Man kann allerdings seine Tafel auch noch anders auffassen. Wenn man als 
Abstand der Breitenparallelen eine Minute wählt und dann jede Breitenminute mit 
der Sekante der Breite des weiter vom Äquator entfernten Parallels multipliziert 
und die Sekantensummen bildet, so erhält man die Meridionalteile etwas zu groß. 
Ein zweites Annäherungsverfahren würde darin bestehen, jede Breitenminute mit 
der Sekante der Breite des dem Äquator näheren Parallels zu multiplizieren. 
Es würde dann die vergrößerte Breite des in einer Minute Abstand vom Aquator 
gezogenen Parallels gleich sec 0’ sein, die des zweiten, im Abstand von zwei Minuten 
gezogenen, gleich sec 0’+sec 1’, die des dritten gleich sec 0’+sec 1’+sec 2’ usw. 
Die Meridionalteile werden jetzt natürlich etwas zu klein. Wenn man unter diesem 
Gesichtspunkt die Snelliussche Tafel betrachtet, so liefert sie unmittelbar die 
Meridionalteile für die einzelnen Minuten. Der Autor sagt selbst hiervon nichts; 
er hat seine Tafel nur zur Erleichterung der nautischen Rechnungen aufgestellt. 

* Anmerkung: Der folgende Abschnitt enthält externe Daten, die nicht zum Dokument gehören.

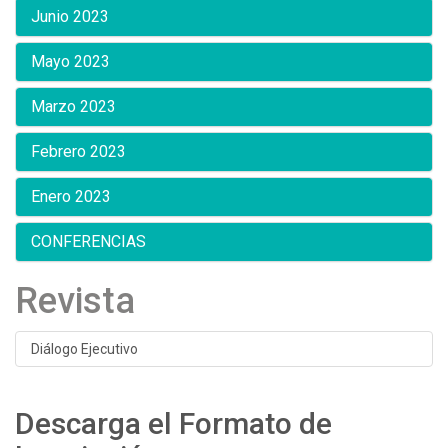
Junio 2023
Mayo 2023
Marzo 2023
Febrero 2023
Enero 2023
CONFERENCIAS
Revista
Diálogo Ejecutivo
Descarga el Formato de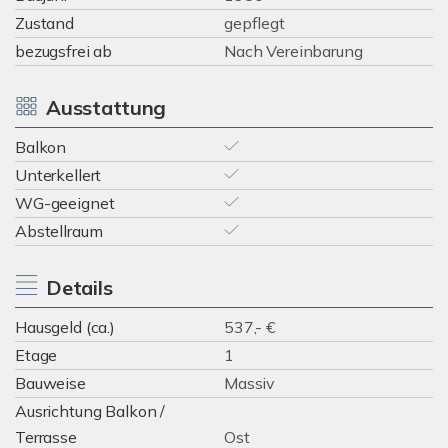
Zustand
gepflegt
bezugsfrei ab
Nach Vereinbarung
Ausstattung
Balkon
Unterkellert
WG-geeignet
Abstellraum
Details
Hausgeld (ca.)
537,- €
Etage
1
Bauweise
Massiv
Ausrichtung Balkon /
Terrasse
Ost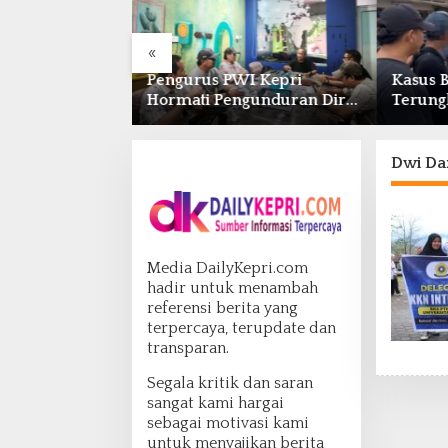
«
 dan BPOM
Pengurus PWI Kepri
Kasus 
ergi Pengawasan
Hormati Pengunduran Diri
Terung
bat dan
Anggota, Segera Koordinasi
Polda K
efarmasian
Administrasi ke Pusat
Simpa
Dwi Da
Media DailyKepri.com
hadir untuk menambah
referensi berita yang
terpercaya, terupdate dan
transparan.
Segala kritik dan saran
sangat kami hargai
sebagai motivasi kami
untuk menyajikan berita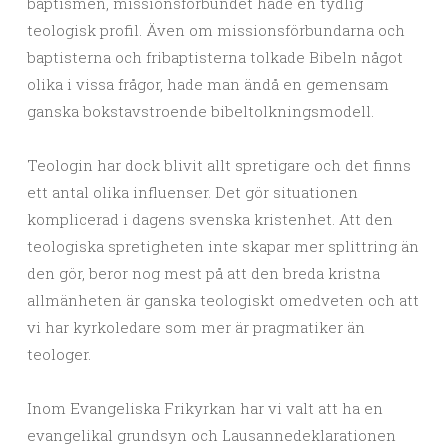
baptismen, missionsförbundet hade en tydlig
teologisk profil. Även om missionsförbundarna och
baptisterna och fribaptisterna tolkade Bibeln något
olika i vissa frågor, hade man ändå en gemensam
ganska bokstavstroende bibeltolkningsmodell.
Teologin har dock blivit allt spretigare och det finns
ett antal olika influenser. Det gör situationen
komplicerad i dagens svenska kristenhet. Att den
teologiska spretigheten inte skapar mer splittring än
den gör, beror nog mest på att den breda kristna
allmänheten är ganska teologiskt omedveten och att
vi har kyrkoledare som mer är pragmatiker än
teologer.
Inom Evangeliska Frikyrkan har vi valt att ha en
evangelikal grundsyn och Lausannedeklarationen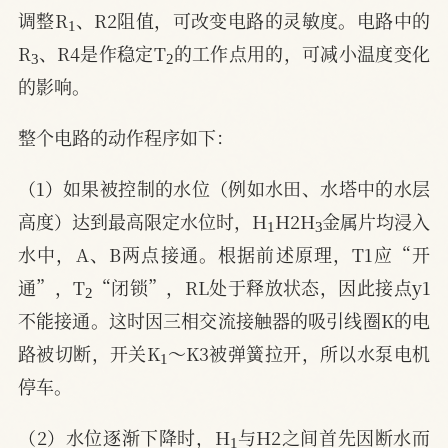
1
调整R
、R2阻值，可改变电路的灵敏度。电路中的
3
2
R
、R4是作稳定T
的工作点用的，可减小温度变化
的影响。
整个电路的动作程序如下：
（1）如果被控制的水位（例如水田、水塔中的水层
1
3
高度）达到最高限定水位时，H
H2H
金属片均浸入
水中，A、B两点接通。根据前述原理，T1应“开
2
通”，T
“闭锁”，RL处于释放状态，因此接点y1
不能接通。这时因三相交流接触器的吸引线圈K的电
1
路被切断，开关K
～K3被弹簧拉开，所以水泵电机
停车。
1
（2）水位逐渐下降时，H
与H2之间首先因断水而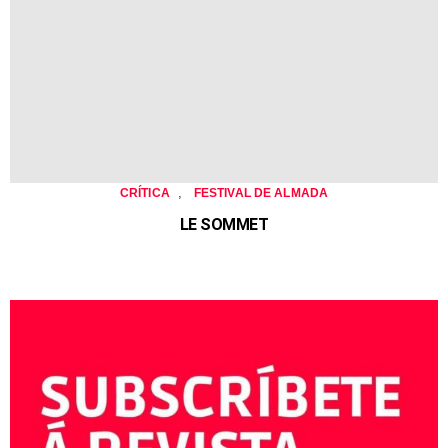
,
CRÍTICA
FESTIVAL DE ALMADA
LE SOMMET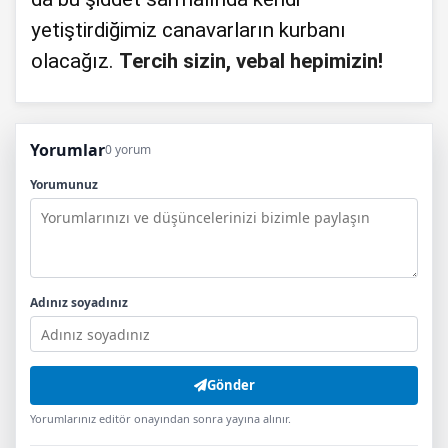
yetiştirdiğimiz canavarların kurbanı
olacağız.
Tercih sizin, vebal hepimizin!
Yorumlar
0 yorum
Yorumunuz
Adınız soyadınız
Gönder
Yorumlarınız editör onayından sonra yayına alınır.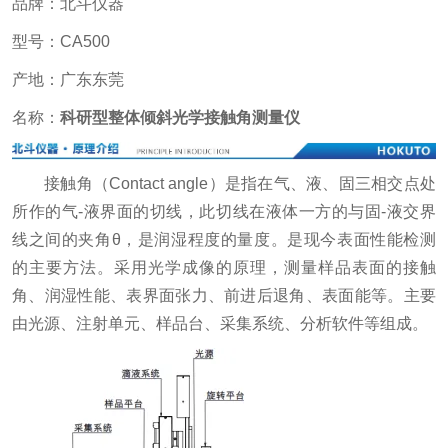
品牌：北斗仪器
型号：CA500
产地：广东东莞
名称：
科研型整体倾斜光学接触角测量仪
接触角（Contact angle）是指在气、液、固三相交点处
所作的气-液界面的切线，此切线在液体一方的与固-液交界
线之间的夹角θ，是润湿程度的量度。是现今表面性能检测
的主要方法。采用光学成像的原理，测量样品表面的接触
角、润湿性能、表界面张力、前进后退角、表面能等。主要
由光源、注射单元、样品台、采集系统、分析软件等组成。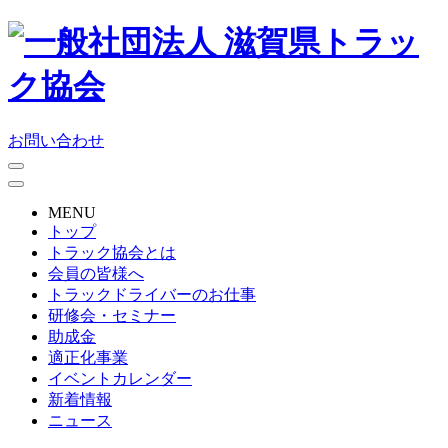
お問い合わせ
MENU
トップ
トラック協会とは
会員の皆様へ
トラックドライバーのお仕事
研修会・セミナー
助成金
適正化事業
イベントカレンダー
新着情報
ニュース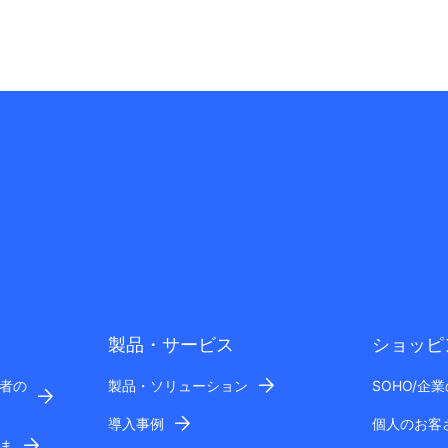
製品・サービス
ショッピ
者の
製品・ソリューション
SOHO/企
導入事例
個人のお客
ま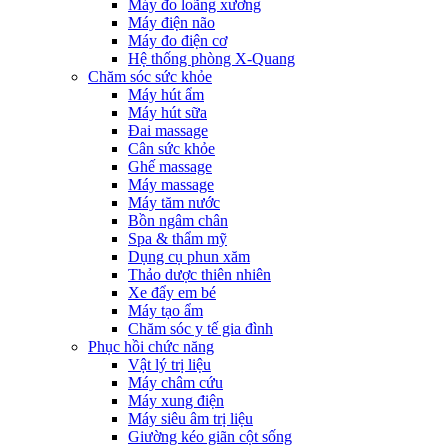
Máy đo loãng xương
Máy điện não
Máy đo điện cơ
Hệ thống phòng X-Quang
Chăm sóc sức khỏe
Máy hút ẩm
Máy hút sữa
Đai massage
Cân sức khỏe
Ghế massage
Máy massage
Máy tăm nước
Bồn ngâm chân
Spa & thẩm mỹ
Dụng cụ phun xăm
Thảo dược thiên nhiên
Xe đẩy em bé
Máy tạo ẩm
Chăm sóc y tế gia đình
Phục hồi chức năng
Vật lý trị liệu
Máy châm cứu
Máy xung điện
Máy siêu âm trị liệu
Giường kéo giãn cột sống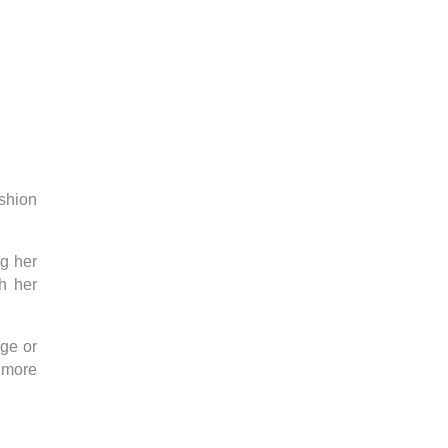
shion
g her
h her
nge or
a more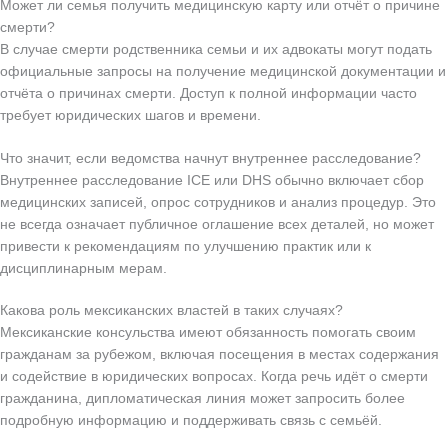
Может ли семья получить медицинскую карту или отчёт о причине
смерти?
В случае смерти родственника семьи и их адвокаты могут подать
официальные запросы на получение медицинской документации и
отчёта о причинах смерти. Доступ к полной информации часто
требует юридических шагов и времени.
Что значит, если ведомства начнут внутреннее расследование?
Внутреннее расследование ICE или DHS обычно включает сбор
медицинских записей, опрос сотрудников и анализ процедур. Это
не всегда означает публичное оглашение всех деталей, но может
привести к рекомендациям по улучшению практик или к
дисциплинарным мерам.
Какова роль мексиканских властей в таких случаях?
Мексиканские консульства имеют обязанность помогать своим
гражданам за рубежом, включая посещения в местах содержания
и содействие в юридических вопросах. Когда речь идёт о смерти
гражданина, дипломатическая линия может запросить более
подробную информацию и поддерживать связь с семьёй.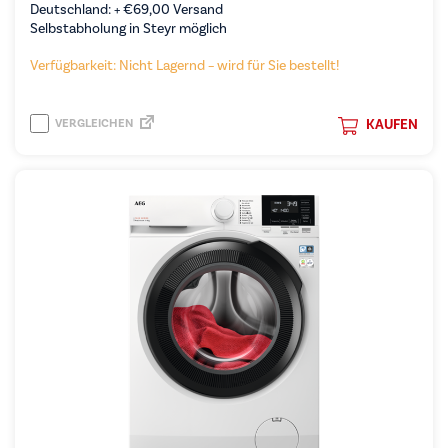
Deutschland: +
€
69,00
Versand
Selbstabholung in Steyr möglich
Verfügbarkeit: Nicht Lagernd – wird für Sie bestellt!
VERGLEICHEN
KAUFEN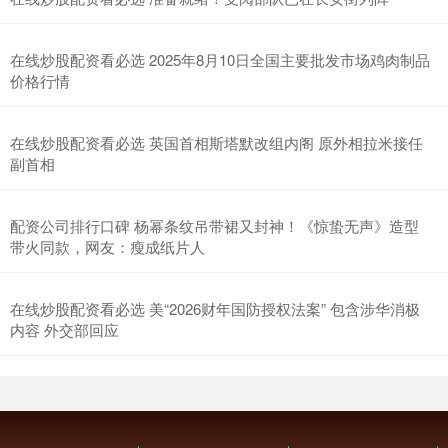
在线炒股配资看必选 2025年8月10日全国主要批发市场鸡肉制品
价格行情
在线炒股配资看必选 英国首相斯塔默改组内阁 原外相拉米接任
副首相
配资公司排行口碑 杨幂条纹吊带裙又封神！《惊蛰无声》造型
带火同款，网友：瘦成纸片人
在线炒股配资看必选 美“2026财年国防授权法案” 包含涉华消极
内容 外交部回应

Doch hat, wie wir später sehen werden, C. F. M. Dechales, der sich auf Snellius 
stützt, eine Tafel der Meridionalteile nach diesem zweiten Annäherungsverfahren 
berechnet. 
Das Rechnungsverfahren, zu dessen Erleichterung Snellius die Tafel auf- 
gestellt hat, ist nichts anderes als das, was wir heute nennen „die Rechnung nach 
23) Ein Vergleich zeigt, daß sie mit den Zahlen der Sekantentafel des Pitiscus von 1612 genau 
5 bereinstimmen.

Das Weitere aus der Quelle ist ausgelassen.